The crisis in Ethiopia’s Tigray, continues to deteriorate. There is widespread food insecurity, and reports of starvation. Systematic looting and destruction of food, crops and agricultural equipment is cause for great concern. As Under-Secretary-General Lowcock warned last week, if food does not get through and there is no agricultural revival, there is a possible risk of famine.


The Security Council must speak out with one voice - against violations of international humanitarian law, including obstruction of humanitarian assistance or access and the use of starvation of civilians as a method of warfare.

Accountability must be ensured. Our response to such violations could include imposing targeted sanctions, where relevant and appropriate. We urge States parties to the ICC Statute to ratify or accept the recent amendment concerning the war crime of starvation in non-international armed conflicts without delay.

Those with influence over parties to armed conflict must demand that the parties abide by International Humanitarian Law. Most hunger stems from politics. We need political will and political solutions.

The Council and its members must follow up more firmly and consistently when the Secretary-General activates the early-warning mechanism in situations of risk of famine and widespread food insecurity. We welcome further discussions on how to achieve this.

The task force suggested by the Secretary General earlier today seems like a good way to proceed.

The word famine should be enough to trigger alarm bells. Yet, millions of people live under famine-like conditions or in areas where the lack of food over time is bringing devastation and death.

But declaration of famine does not tell the whole story. As we all know, famine has never officially been declared in countries like Yemen, yet hunger is causing enormous humanitarian suffering.

Protecting civilians must be at the core of all our interventions, with priority given to the most vulnerable.
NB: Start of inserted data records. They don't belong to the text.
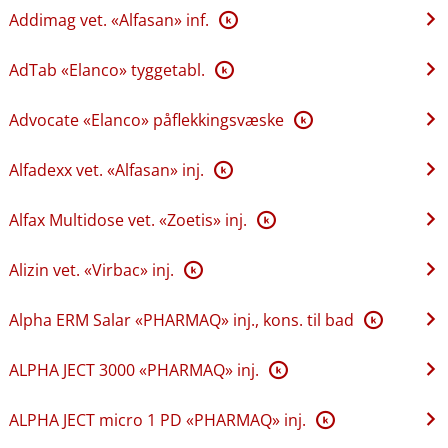
Addimag vet. «Alfasan» inf.
K
AdTab «Elanco» tyggetabl.
K
Advocate «Elanco» påflekkingsvæske
K
Alfadexx vet. «Alfasan» inj.
K
Alfax Multidose vet. «Zoetis» inj.
K
Alizin vet. «Virbac» inj.
K
Alpha ERM Salar «PHARMAQ» inj., kons. til bad
K
ALPHA JECT 3000 «PHARMAQ» inj.
K
ALPHA JECT micro 1 PD «PHARMAQ» inj.
K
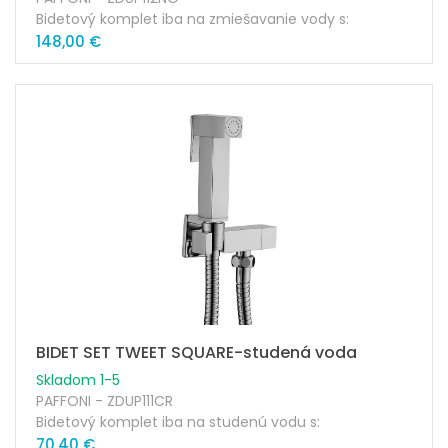
Bidetový komplet iba na zmiešavanie vody s:
podomietkovým telesom
148,00 €
podomietkovým kovovým držiakom
hranatou krytkou 70x70mm
kovovou sprškou TWEET SQUARE
1/2"x1/2"G flexi hadica 120cm
Farba: matná čierna
BIDET SET TWEET SQUARE-studená voda
Skladom 1-5
PAFFONI - ZDUP111CR
Bidetový komplet iba na studenú vodu s:
podomietkovým kovovým držiakom
70,40 €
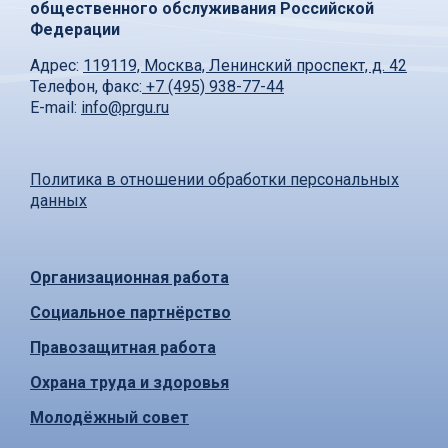
общественного обслуживания Российской
Федерации
Адрес:
119119, Москва, Ленинский проспект, д. 42
Телефон, факс:
+7 (495) 938-77-44
E-mail:
info@prgu.ru
Политика в отношении обработки персональных
данных
Организационная работа
Социальное партнёрство
Правозащитная работа
Охрана труда и здоровья
Молодёжный совет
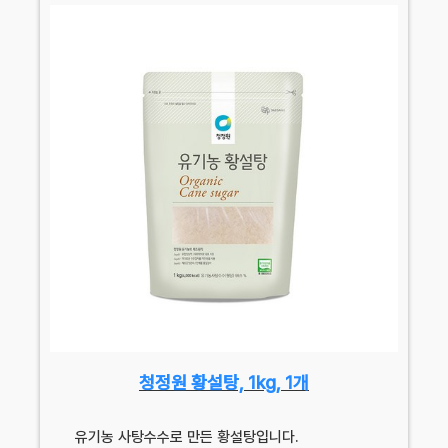
청정원 황설탕, 1kg, 1개
유기농 사탕수수로 만든 황설탕입니다.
Lack of protection fuels conflict, displacement and mistrust.


The Security Council has a Charter-based mandate to prevent conflict by peaceful means. We must pursue all possible avenues – both in preventing conflicts and bringing them to an end. The importance of the entire UN system, including the World Food Programme and the Food and Agriculture Organisation, cannot be overstated in this context.

We must build resilience in local communities so that they can better withstand crises.

We must take a more strategic approach as donors and test out smarter means of funding, making wider use of multi-year and multi-sector funding.

We must act immediately when we hear early warnings. While at the same time - continuing to work to remove the reasons for early warnings.


700 million people depend on us - turning our words into action.

The children in Yemen are crying out - crying for peace and food security.

If we don't act now, it will be too late.